# Double-bracket Iteration other cost functions and respective scheduling

This notebook presents two additional cost functions for the double-bracket flow: least-squares and energy fluctuation with their respectice scheduling methods.

In [None]:
from copy import deepcopy

import numpy as np
import matplotlib.pyplot as plt

from qibo import hamiltonians, set_backend
from qibo.models.dbi.double_bracket import DoubleBracketGeneratorType, DoubleBracketScheduling, DoubleBracketIteration, DoubleBracketCostFunction
from qibo.models.dbi.utils import *
from qibo.models.dbi.utils_scheduling import *

### Least-squares

The cost function is defined as: $\frac{1}{2}||D-H_k||^2 =\frac{1}{2}(||D||^2+||H||^2) -Tr(D H_k)$ as in (the negative of https://epubs.siam.org/doi/abs/10.1137/S0036141092229732?journalCode=sjmael) We seek to minimize this function at each DBF iteration. For numerical optimizations, we also ignore the norm of H term as for a given hamiltonian it is fixed through out the flow.


In [None]:
# Hamiltonian
set_backend("numpy")

# hamiltonian parameters
nqubits = 5
h = 3.0

# define the hamiltonian
H_TFIM = hamiltonians.TFIM(nqubits=nqubits, h=h)

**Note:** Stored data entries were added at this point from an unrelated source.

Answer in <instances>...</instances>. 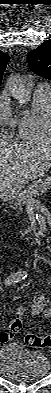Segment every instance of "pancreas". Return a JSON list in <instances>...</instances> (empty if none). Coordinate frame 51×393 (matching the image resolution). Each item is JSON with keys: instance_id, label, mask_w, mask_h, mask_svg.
I'll return each mask as SVG.
<instances>
[{"instance_id": "pancreas-1", "label": "pancreas", "mask_w": 51, "mask_h": 393, "mask_svg": "<svg viewBox=\"0 0 51 393\" xmlns=\"http://www.w3.org/2000/svg\"><path fill=\"white\" fill-rule=\"evenodd\" d=\"M51 188V180L46 178H40L32 182L23 192L17 194L14 197V208H18L19 212H22V207L29 200L39 194V192H45Z\"/></svg>"}]
</instances>
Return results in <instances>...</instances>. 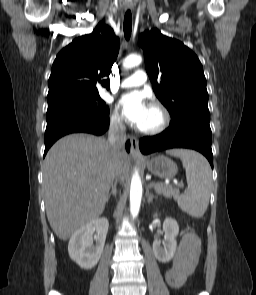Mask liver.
I'll return each mask as SVG.
<instances>
[{
	"label": "liver",
	"mask_w": 256,
	"mask_h": 295,
	"mask_svg": "<svg viewBox=\"0 0 256 295\" xmlns=\"http://www.w3.org/2000/svg\"><path fill=\"white\" fill-rule=\"evenodd\" d=\"M128 156L116 163L108 141L89 134H71L58 140L43 162L46 214L54 233L68 240L79 228L104 211L115 171L124 181Z\"/></svg>",
	"instance_id": "1"
}]
</instances>
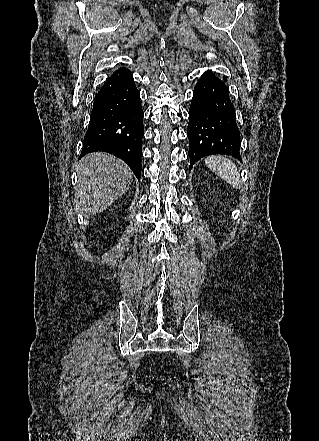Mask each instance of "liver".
<instances>
[{
	"instance_id": "6515ba94",
	"label": "liver",
	"mask_w": 319,
	"mask_h": 441,
	"mask_svg": "<svg viewBox=\"0 0 319 441\" xmlns=\"http://www.w3.org/2000/svg\"><path fill=\"white\" fill-rule=\"evenodd\" d=\"M75 204L86 216L99 214L127 192L133 173L120 159L102 152L80 160Z\"/></svg>"
}]
</instances>
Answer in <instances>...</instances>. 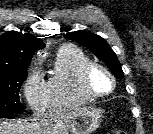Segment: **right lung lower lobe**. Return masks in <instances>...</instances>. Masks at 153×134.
<instances>
[{
    "label": "right lung lower lobe",
    "mask_w": 153,
    "mask_h": 134,
    "mask_svg": "<svg viewBox=\"0 0 153 134\" xmlns=\"http://www.w3.org/2000/svg\"><path fill=\"white\" fill-rule=\"evenodd\" d=\"M0 118H13L12 114H0Z\"/></svg>",
    "instance_id": "1"
}]
</instances>
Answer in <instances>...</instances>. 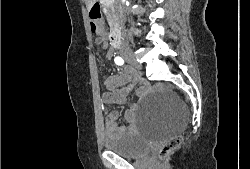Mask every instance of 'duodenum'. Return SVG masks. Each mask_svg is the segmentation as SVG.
<instances>
[{
	"label": "duodenum",
	"instance_id": "410a0bca",
	"mask_svg": "<svg viewBox=\"0 0 250 169\" xmlns=\"http://www.w3.org/2000/svg\"><path fill=\"white\" fill-rule=\"evenodd\" d=\"M109 42L114 48H120L123 45L121 33L113 28L108 35Z\"/></svg>",
	"mask_w": 250,
	"mask_h": 169
}]
</instances>
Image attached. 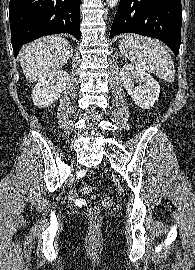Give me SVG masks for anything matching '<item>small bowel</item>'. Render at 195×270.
<instances>
[{"mask_svg":"<svg viewBox=\"0 0 195 270\" xmlns=\"http://www.w3.org/2000/svg\"><path fill=\"white\" fill-rule=\"evenodd\" d=\"M70 198L75 205L82 206L84 204V201L81 198L77 197L74 192L70 193Z\"/></svg>","mask_w":195,"mask_h":270,"instance_id":"c3829d8e","label":"small bowel"}]
</instances>
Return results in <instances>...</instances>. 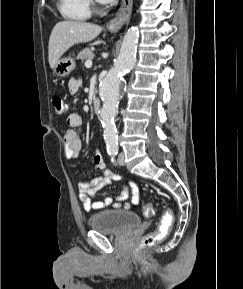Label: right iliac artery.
Wrapping results in <instances>:
<instances>
[{
    "label": "right iliac artery",
    "mask_w": 243,
    "mask_h": 289,
    "mask_svg": "<svg viewBox=\"0 0 243 289\" xmlns=\"http://www.w3.org/2000/svg\"><path fill=\"white\" fill-rule=\"evenodd\" d=\"M115 154V152H110L109 155Z\"/></svg>",
    "instance_id": "obj_1"
}]
</instances>
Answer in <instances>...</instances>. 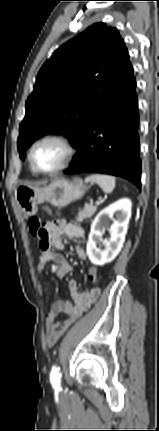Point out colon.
Returning a JSON list of instances; mask_svg holds the SVG:
<instances>
[{
    "label": "colon",
    "mask_w": 159,
    "mask_h": 431,
    "mask_svg": "<svg viewBox=\"0 0 159 431\" xmlns=\"http://www.w3.org/2000/svg\"><path fill=\"white\" fill-rule=\"evenodd\" d=\"M48 210V208H45ZM29 231L31 235L34 237H39L44 234V221L37 217H32L29 219L28 222ZM98 271V268L95 265H92L90 267V273L88 274L89 283L92 284V288H96L97 286V275L95 274Z\"/></svg>",
    "instance_id": "obj_1"
}]
</instances>
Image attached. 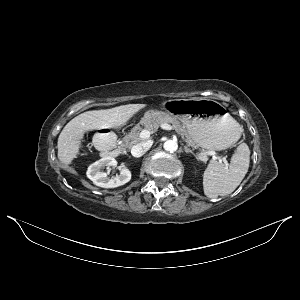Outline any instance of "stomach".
Masks as SVG:
<instances>
[{"label":"stomach","instance_id":"0dacf381","mask_svg":"<svg viewBox=\"0 0 300 300\" xmlns=\"http://www.w3.org/2000/svg\"><path fill=\"white\" fill-rule=\"evenodd\" d=\"M164 108L184 123L190 137L202 148L224 150L240 137L238 123L224 105L210 99H176L165 102ZM158 111H149L155 117Z\"/></svg>","mask_w":300,"mask_h":300}]
</instances>
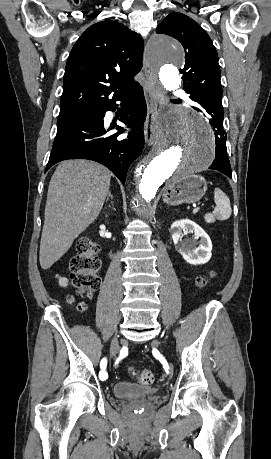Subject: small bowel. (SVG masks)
<instances>
[{"label":"small bowel","instance_id":"c3829d8e","mask_svg":"<svg viewBox=\"0 0 271 459\" xmlns=\"http://www.w3.org/2000/svg\"><path fill=\"white\" fill-rule=\"evenodd\" d=\"M58 280H59V282H60V284L62 286H66L67 285V279L66 278L58 276Z\"/></svg>","mask_w":271,"mask_h":459}]
</instances>
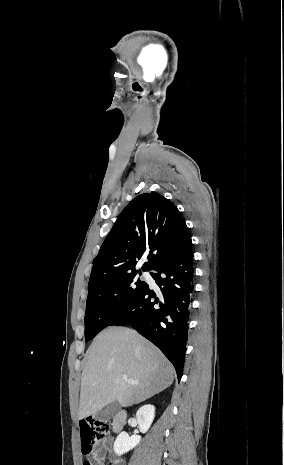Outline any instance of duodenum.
I'll return each instance as SVG.
<instances>
[{"instance_id": "1", "label": "duodenum", "mask_w": 284, "mask_h": 465, "mask_svg": "<svg viewBox=\"0 0 284 465\" xmlns=\"http://www.w3.org/2000/svg\"><path fill=\"white\" fill-rule=\"evenodd\" d=\"M127 412L124 409H119L115 412L112 419V430L115 434L120 433L125 427Z\"/></svg>"}]
</instances>
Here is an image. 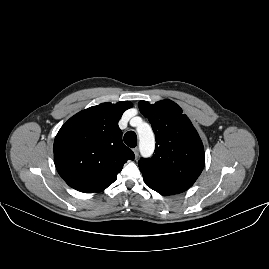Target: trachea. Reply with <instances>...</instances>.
Instances as JSON below:
<instances>
[{
	"mask_svg": "<svg viewBox=\"0 0 269 269\" xmlns=\"http://www.w3.org/2000/svg\"><path fill=\"white\" fill-rule=\"evenodd\" d=\"M124 142L131 148L137 145V136L134 131H129L124 135Z\"/></svg>",
	"mask_w": 269,
	"mask_h": 269,
	"instance_id": "3493384b",
	"label": "trachea"
}]
</instances>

# define the least-squares cost function
cost = DoubleBracketCostFunction.least_squares
# initialize class
dbi = DoubleBracketIteration(deepcopy(H_TFIM),mode=DoubleBracketGeneratorType.single_commutator,cost=cost)



In [None]:
# generate data for plotting sigma decrease of the first step
d = np.diag(np.linspace(1,2**nqubits,2**nqubits))/2**nqubits
s_space = np.linspace(1e-5, 1.0, 500)
off_diagonal_norm_diff = []
potential = []
for s in s_space:
    dbi_eval = deepcopy(dbi)
    dbi_eval(s,d=d)
    off_diagonal_norm_diff.append(dbi_eval.off_diagonal_norm - dbi.off_diagonal_norm)
    potential.append(dbi_eval.least_squares(d=d))

# grid_search
step_grid = dbi.choose_step(scheduling=DoubleBracketScheduling.grid_search,d=d)
print('grid_search step:', step_grid)
# hyperopt
step_hyperopt = dbi.choose_step(scheduling=DoubleBracketScheduling.hyperopt,d=d, max_evals=100, step_max=0.6)
print('hyperopt_search step:', step_hyperopt)
# polynomial
step_poly = dbi.choose_step(scheduling=DoubleBracketScheduling.polynomial_approximation,d=d, n=3)
print('polynomial_approximation step:', step_poly)

In [None]:
# Plot the results
plt.figure()
plt.plot(s_space, potential)
plt.xlabel('s')
plt.axvline(x=step_grid, color='r', linestyle='-',label='grid_search')
plt.axvline(x=step_hyperopt, color='g', linestyle='--',label='hyperopt')
plt.axvline(x=step_poly, color='m', linestyle='-.',label='polynomial')
plt.title('First DBI step')
plt.ylabel('Least squares cost function')
plt.legend()
plt.figure()
plt.plot(s_space, off_diagonal_norm_diff)
plt.axvline(x=step_grid, color='r', linestyle='-',label='grid_search')
plt.axvline(x=step_hyperopt, color='g', linestyle='--',label='hyperopt')
plt.axvline(x=step_poly, color='m', linestyle='-.',label='polynomial')
plt.ylabel(r'$||\sigma(H_0)||-\sigma(H_k)||$')
plt.xlabel('s')
plt.title('First DBI step')
plt.legend()
print('The minimum for cost function in the tested range is:', step_grid)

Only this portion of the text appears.